Energia

Lucro da Galp sobe 23% à custa do negócio no Brasil

Ganhos da petrolífera ascenderam aos 707 milhões de euros em 2018 com aumento da produção de petróleo e de gás natural.

O lucro da Galp aumentou 23% para os 707 milhões de euros em 2018 face ao ano anterior, impulsionado pela entrada em operação de novas plataformas de exploração de petróleo e gás natural no Brasil, anunciou esta segunda-feira a petrolífera.

Em comunicado ao mercado, a Galp Energia informou que o resultado líquido anual ajustado totalizou 707 milhões de euros, 23% acima do registado em 2017, tendo aumentado 24%, para 741 milhões de euros, de acordo com as normas contabilísticas internacionais (IFRS).

No quarto trimestre de 2018, o lucro diminuiu 42% em termos homólogos, para os 109 milhões de euros (44 milhões de euros em IFRS).

Já o resultado ajustado antes de juros, impostos, depreciações e amortizações (EBITDA) em 2018 aumentou 24% em termos homólogos para 2,2 mil milhões de euros, dos quais quase dois terços foram provenientes das atividades de exploração e produção, negócio que no ano anterior tinha representado menos de metade do EBITDA total do grupo, refere a petrolífera em comunicado à Comissão do Mercado de Valores Mobiliários (CMVM).

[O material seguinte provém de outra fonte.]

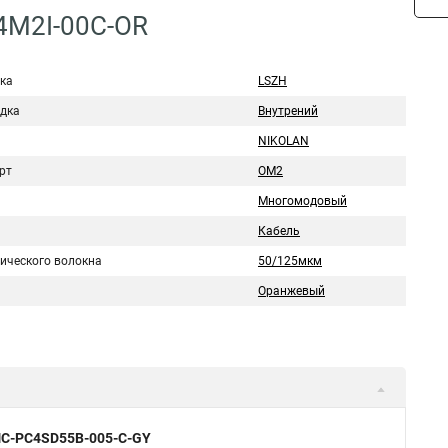
4M2I-00C-OR
ка
LSZH
дка
Внутрений
NIKOLAN
рт
ОМ2
Многомодовый
Кабель
тического волокна
50/125мкм
Оранжевый
NMC-PC4SD55B-005-C-GY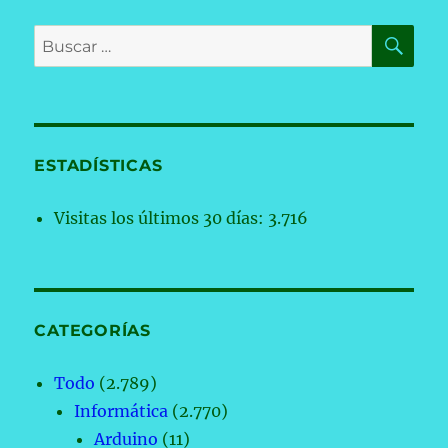
BU
Buscar
por:
ESTADÍSTICAS
Visitas los últimos 30 días:
3.716
CATEGORÍAS
Todo
(2.789)
Informática
(2.770)
Arduino
(11)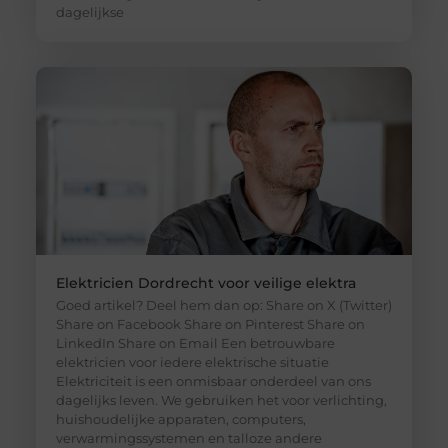
dagelijkse
Elektricien Dordrecht voor veilige elektra
Goed artikel? Deel hem dan op: Share on X (Twitter)
Share on Facebook Share on Pinterest Share on
LinkedIn Share on Email Een betrouwbare
elektricien voor iedere elektrische situatie
Elektriciteit is een onmisbaar onderdeel van ons
dagelijks leven. We gebruiken het voor verlichting,
huishoudelijke apparaten, computers,
verwarmingssystemen en talloze andere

O ‘cash flow’ das atividades operacionais foi de 1,6 mil milhões de euros em 2018, com o aumento da contribuição do negócio de ‘upstream’ a mais do que compensar a redução das margens de refinação internacionais e o investimento em fundo de maneiro de 230 milhões de euros.

“A entrada em operação de novas plataformas associadas aos grandes projetos de exploração e produção de petróleo e gás natural no Brasil impulsionaram os resultados da Galp”, adianta a empresa liderada por Carlos Gomes da Silva, com as atividades internacionais a assegurarem mais de 80% dos resultados operacionais.

O aumento da produção em 2018 – em 15% da produção total, que atingiu um valor médio anual de 107,3 mil barris diários de petróleo e gás – é justificado com a entrada em operação e consequente aumento de produção das unidades flutuantes do tipo FPSO instaladas nos campos de águas ultraprofundas do pré-sal da bacia de Santos, no Brasil, onde a Galp participa, e que contam atualmente com nove unidades instaladas.

Também a entrada de uma nova unidade do mesmo tipo no Bloco 32, no Kaombo Norte, Angola, o que fez com que o contributo de Angola para a produção total da Galp voltasse a ser positivo, mais do que compensando o declínio do bloco 14.

Em 2018, o investimento atingiu 899 milhões de euros, montante que inclui o pagamento de 103 milhões de euros relacionado com as aquisições de novos ativos no Brasil em 2018. As atividades de exploração e produção representaram cerca de 70% deste investimento, do qual 65% foi alocado a atividades de desenvolvimento e produção, principalmente no Brasil e no bloco 32 em Angola.

Já o investimento nas atividades de ‘downstream’ atingiu 267 milhões de euros.

A dívida líquida da Galp situou-se em 1,7 mil milhões de euros no final de 2018, menos 162 milhões de euros do que no final de setembro, com o rácio de dívida líquida sobre EBITDA em 0,8x.